## Prompt
Exclude all pictures from your copy of the data below, which should otherwise match exactly.

## Extracted data

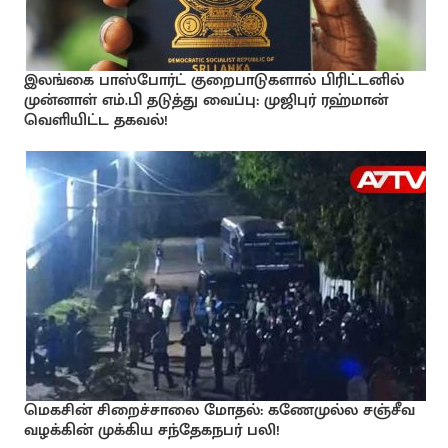
இலங்கை பாஸ்போர்ட் குறைபாடுகளால் பிரிட்டனில்
முன்னாள் எம்.பி தடுத்து வைப்பு: முஜிபுர் ரஹ்மான்
வெளியிட்ட தகவல்!
மெகசின் சிறைச்சாலை மோதல்: கணேமுல்ல சஞ்சீவ
வழக்கின் முக்கிய சந்தேகநபர் பலி!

## Problem solution
இலங்கை பாஸ்போர்ட் குறைபாடுகளால் பிரிட்டனில்
முன்னாள் எம்.பி தடுத்து வைப்பு: முஜிபுர் ரஹ்மான்
வெளியிட்ட தகவல்!
மெகசின் சிறைச்சாலை மோதல்: கணேமுல்ல சஞ்சீவ
வழக்கின் முக்கிய சந்தேகநபர் பலி!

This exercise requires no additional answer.